▶ **What to produce**: Search the records below for the word "компании". Copy each line where it occurs.
══════
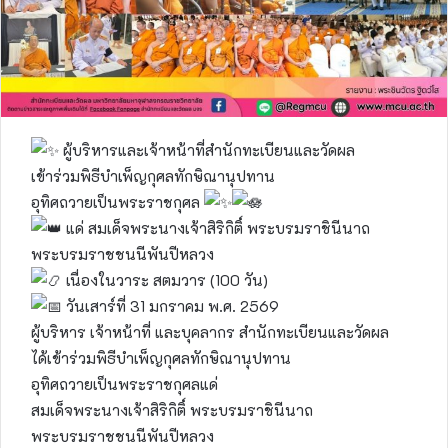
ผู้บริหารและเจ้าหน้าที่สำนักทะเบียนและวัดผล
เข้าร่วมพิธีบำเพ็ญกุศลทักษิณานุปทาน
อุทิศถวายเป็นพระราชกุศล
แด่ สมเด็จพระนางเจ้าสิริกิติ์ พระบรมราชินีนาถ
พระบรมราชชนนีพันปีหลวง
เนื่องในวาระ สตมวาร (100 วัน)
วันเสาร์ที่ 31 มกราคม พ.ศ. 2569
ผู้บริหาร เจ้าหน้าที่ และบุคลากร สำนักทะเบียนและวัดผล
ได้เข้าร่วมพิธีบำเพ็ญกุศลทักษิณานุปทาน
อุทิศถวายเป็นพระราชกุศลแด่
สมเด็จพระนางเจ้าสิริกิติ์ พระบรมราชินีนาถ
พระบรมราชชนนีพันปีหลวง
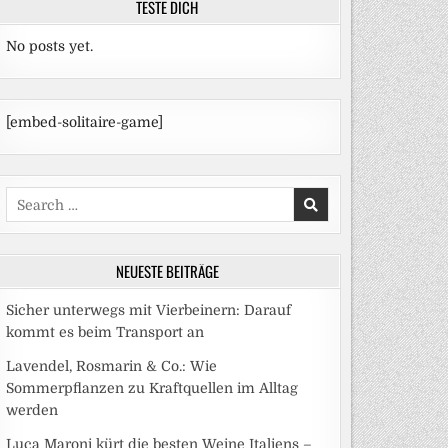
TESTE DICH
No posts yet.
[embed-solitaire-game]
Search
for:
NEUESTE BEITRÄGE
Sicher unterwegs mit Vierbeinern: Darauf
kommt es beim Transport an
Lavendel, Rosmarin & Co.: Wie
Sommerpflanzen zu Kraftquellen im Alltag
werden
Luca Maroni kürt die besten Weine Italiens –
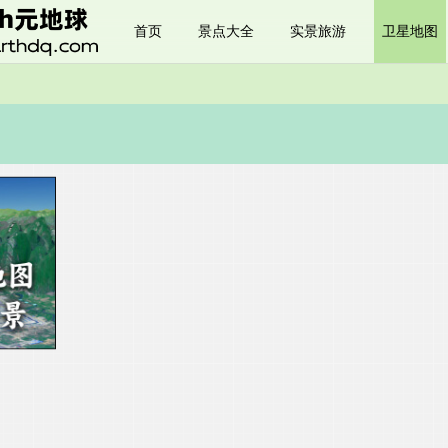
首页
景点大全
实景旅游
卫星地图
══════
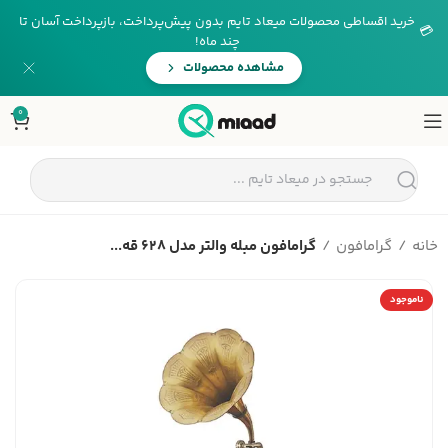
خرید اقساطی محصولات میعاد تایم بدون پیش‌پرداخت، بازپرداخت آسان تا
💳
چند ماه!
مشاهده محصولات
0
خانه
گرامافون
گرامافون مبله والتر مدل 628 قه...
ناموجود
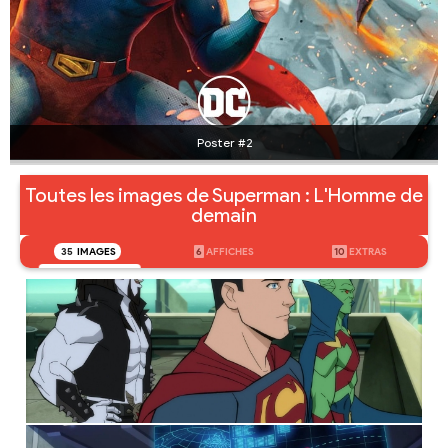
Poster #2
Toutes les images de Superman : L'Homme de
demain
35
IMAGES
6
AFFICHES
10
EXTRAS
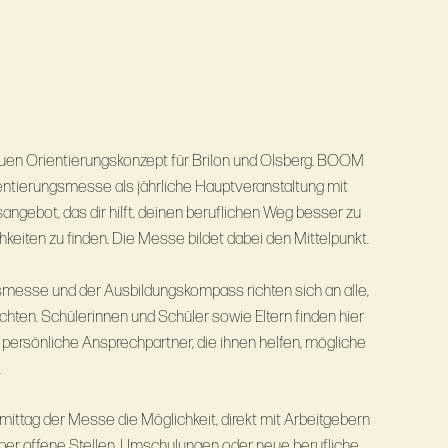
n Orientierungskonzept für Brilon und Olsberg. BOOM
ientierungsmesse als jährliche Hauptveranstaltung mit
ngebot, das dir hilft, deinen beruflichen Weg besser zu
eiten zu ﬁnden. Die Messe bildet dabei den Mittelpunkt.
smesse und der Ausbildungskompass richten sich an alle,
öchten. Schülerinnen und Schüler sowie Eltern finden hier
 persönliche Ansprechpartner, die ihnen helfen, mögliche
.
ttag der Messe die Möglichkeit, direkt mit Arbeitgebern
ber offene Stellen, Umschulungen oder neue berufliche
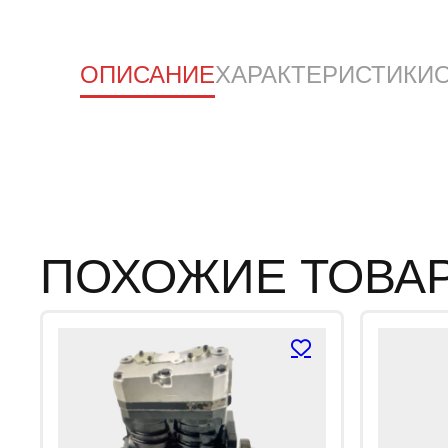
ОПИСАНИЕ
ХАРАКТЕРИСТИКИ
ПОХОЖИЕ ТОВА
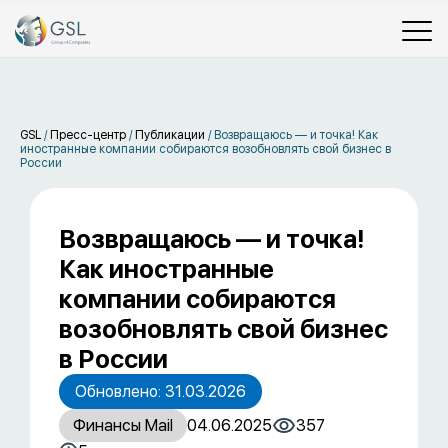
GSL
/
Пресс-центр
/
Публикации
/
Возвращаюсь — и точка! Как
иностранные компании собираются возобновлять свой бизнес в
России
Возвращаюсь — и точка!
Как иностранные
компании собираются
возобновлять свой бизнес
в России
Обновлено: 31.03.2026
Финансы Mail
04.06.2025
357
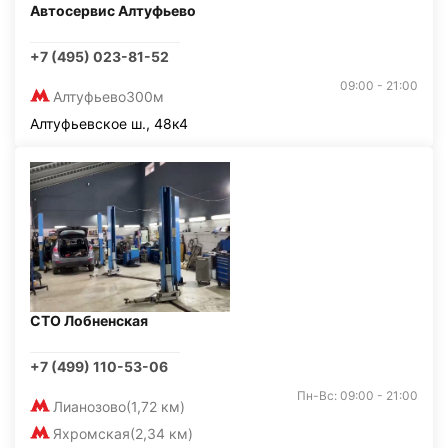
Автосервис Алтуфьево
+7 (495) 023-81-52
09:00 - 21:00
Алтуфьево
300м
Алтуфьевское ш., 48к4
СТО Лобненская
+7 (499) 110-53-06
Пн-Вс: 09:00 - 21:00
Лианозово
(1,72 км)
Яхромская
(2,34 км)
══════
▶ **The answer**:
иностранные компании собираются возобновлять свой бизнес в
компании собираются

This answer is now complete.